Betwixt and Between

Many mornings this summer I’ve woken early, brewed the coffee, and taken my first cup outdoors, quietly excited to see what’s happened in my small garden overnight. I call it a “garden,” but it’s really just flowers planted in the landscaping that circumvents our condo. Because we’re on the corner, we have a large enough area to add a good number of annuals, planters, and garden ornaments amongst the existing greenery.

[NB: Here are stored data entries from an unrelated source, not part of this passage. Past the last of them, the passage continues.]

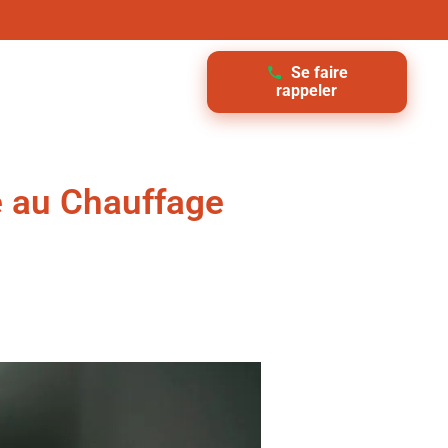
Se faire
rappeler
ve au Chauffage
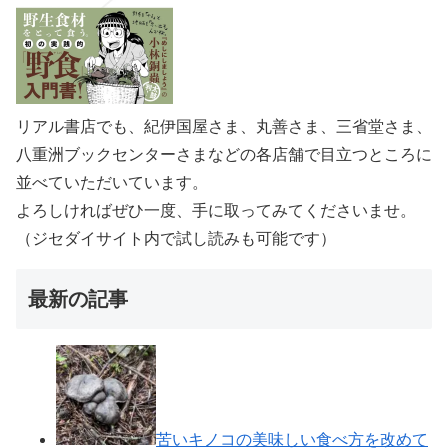
リアル書店でも、紀伊国屋さま、丸善さま、三省堂さま、
八重洲ブックセンターさまなどの各店舗で目立つところに
並べていただいています。
よろしければぜひ一度、手に取ってみてくださいませ。
（ジセダイサイト内で試し読みも可能です）
最新の記事
苦いキノコの美味しい食べ方を改めて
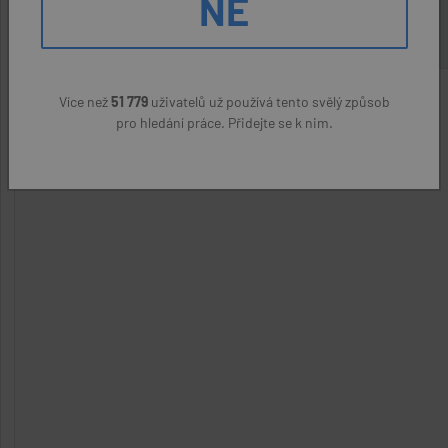
NE
Více než
51 779
uživatelů už používá tento svělý způsob
pro hledání práce. Přidejte se k nim.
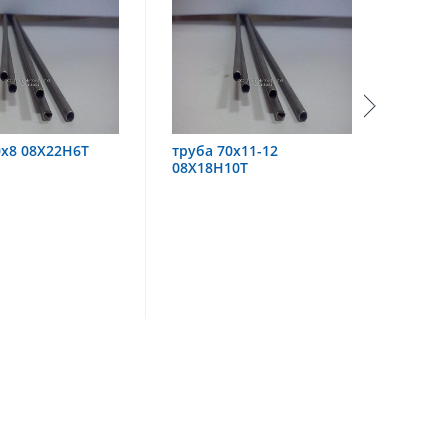
труба 70х11-12
труба 60х6 08Х18Н10
08Х18Н10Т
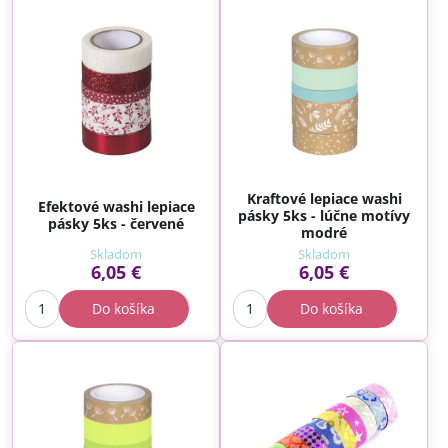
Kraftové lepiace washi
Efektové washi lepiace
pásky 5ks - lúčne motívy
pásky 5ks - červené
modré
Skladom
Skladom
6,05 €
6,05 €
Do košíka
Do košíka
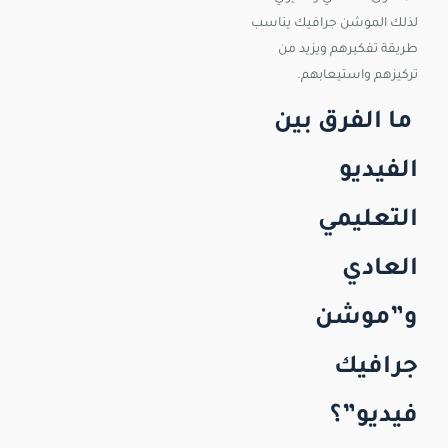
لذلك الموشن جرافيك يناسب
طريقة تفكيرهم ويزيد من
تركيزهم واستيعابهم.
ما الفرق بين
الفيديو
التعليمي
العادي
و”موشن
جرافيك
فيديو”؟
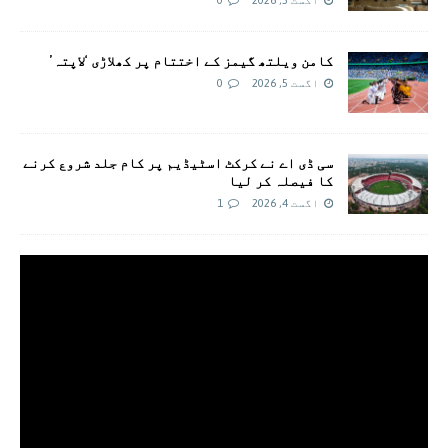
اگست 5, 2026
0
کامن ویلتھ گیمز کے اختتام پر کھلاڑی ‘لاپتہ’
اگست 5, 2026
0
سی ڈی اے نے کرکٹ اسٹیڈیم پر کام جلد شروع کرنے
کا فیصلہ کر لیا
اگست 4, 2026
1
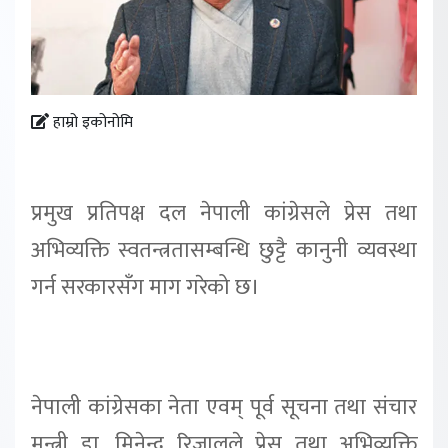
हाम्रो इकोनोमि
प्रमुख प्रतिपक्ष दल नेपाली कांग्रेसले प्रेस तथा
अभिव्यक्ति स्वतन्त्रतासम्बन्धि छुट्टै कानुनी व्यवस्था
गर्न सरकारसँग माग गरेको छ।
नेपाली कांग्रेसका नेता एवम् पूर्व सूचना तथा संचार
मन्त्री डा. मिनेन्द्र रिजालले प्रेस तथा अभिव्यक्ति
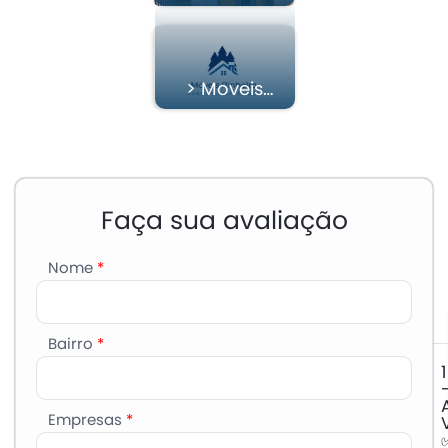
Válvulas
> Moveis
Pinheiro
Faça sua avaliação
Nome
*
Bairro
*
1
Empresas
*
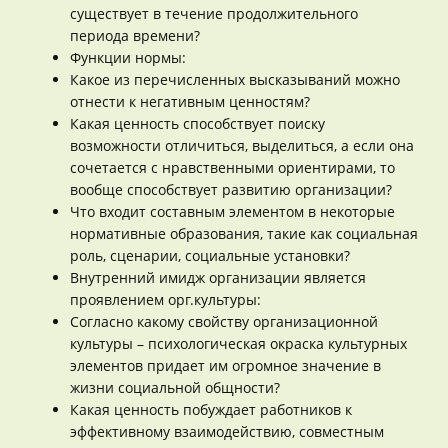
существует в течение продолжительного
периода времени?
Функции нормы:
Какое из перечисленных высказываний можно
отнести к негативным ценностям?
Какая ценность способствует поиску
возможности отличиться, выделиться, а если она
сочетается с нравственными ориентирами, то
вообще способствует развитию организации?
Что входит составным элементом в некоторые
нормативные образования, такие как социальная
роль, сценарии, социальные установки?
Внутренний имидж организации является
проявлением орг.культуры:
Согласно какому свойству организационной
культуры – психологическая окраска культурных
элементов придает им огромное значение в
жизни социальной общности?
Какая ценность побуждает работников к
эффективному взаимодействию, совместным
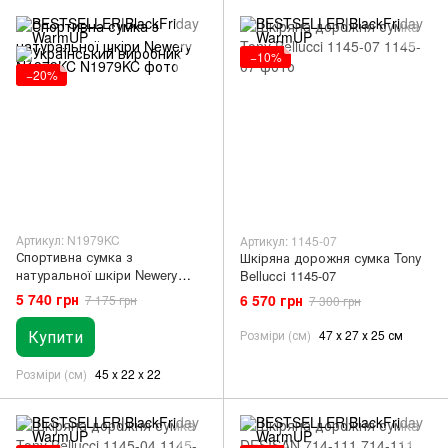
−10%
−20%
Артикул: N1979KC
Артикул: 1145-07
Спортивна сумка з
Шкіряна дорожня сумка Tony
натуральної шкіри Newery
Bellucci 1145-07
N1979KC
5 740 грн
6 570 грн
7 175 грн
7 300 грн
Купити
Розміри (см)
47 х 27 х 25 см
Розміри (см)
45 x 22 x 22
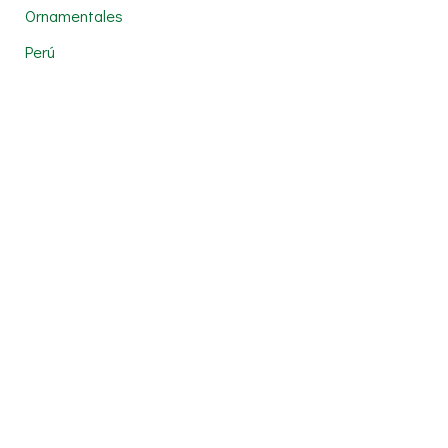
Ornamentales
Perú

Now I’m no “gardener,” at least not in the sense that many of my friends are, with lush backyards filled with perennials, annuals, and even ponds or fountains. My small space is just the right size for my gardening talents, and each year we’ve lived here I’ve enjoyed planting flowers and trying out new combinations of potted arrangements. 

 My mom loved flowers, and our spring shopping always included lots of trips to area nurseries. I occasionally got annoyed with her because it took so many trips before she had everything she wanted. Why couldn’t she just get it all at once? I’d think, making yet another stop for a few more petunias or another fern. 

Of course, I understand it now. I probably went out on half a dozen plant buying sprees this spring before I got it all “just right.”  I thought of her on each and every one of them. The flowers have been another way to stay connected with her, and so I tend to be a little paranoid about keeping them alive and well, almost as if by doing so I can keep her alive and well and with me a little bit longer.

Yesterday, admiring the way the impatiens have filled in, I noticed the play of sun and shade on one of the plants. While some of its blossoms were sparkling in the sunlight, the other half rested quietly in the cool shade. 
Just like me, I thought to myself.  In nearly every part of my life right now, I’m betwixt and between darkness and light. 

That’s really all of our stories, isn’t it? We flit back and forth between sunlight and shadow. Sometimes large chunks of our lives seem bubbly and bright, other times we long for a glimpse of sunshine anywhere amidst the darkness.

When someone you love dies, it’s easy to dwell in the shadows. Everything is tainted by the loss, by the emptiness this person has left behind, by the vulnerability you feel facing the rest of your own life without them.  I’ve been spending a lot of time and energy searching for light, a lot of time trying to create light for myself, like those UVA lamps people use in the winter to prevent seasonal affective disorder. 

It’s been a hot, dry summer this year. It’s been hard work to keep these plants fed and watered and Mother Nature hasn’t been much help. Much of my little garden is in shade, which is why impatiens fill in so nicely along its borders. But a few of them are bathed in morning sun, and those plants sometimes droop and wither, especially if I’ve not watered them first thing in the morning. When the sun finally moves away, the cool shadows slowly soothe and restore them.

Sometimes grief for me is less like darkness than it is like standing in the hot sun, feeling overheated, exhausted, parched with thirst. Shade can cool the searing pain of loss. I remind myself that the shadows can be nourishing, that’s it alright to sink into them for a little while. The shadow times of grief, of remembering my mother and how much I loved her, how much I miss hearing her voice, touching her hand, eating the food she cooked for me - it’s during those times that healing occurs. “Grief is the healing process of the heart,” writes Elisabeth Kubler Ross. “It is the path that returns us to wholeness."

Living is never all one thing or the other, is it? The interconnectedness of sun and shade, the experience of being betwixt and between. “The pain now is part of the happiness then,” writes C.S. Lewis. “That’s the deal.” We live our lives in the bright sunshine of everyday being and doing, but the shadow of death exists just on the other side.

It’s not always a comfortable place to be. You have to look closely to see the beauty in it.

My mornings in the “garden” help me do that. 

How about you? What are you “betwixt and between” in you life? Do you ever find comfort and healing in the shadows? What brings you light?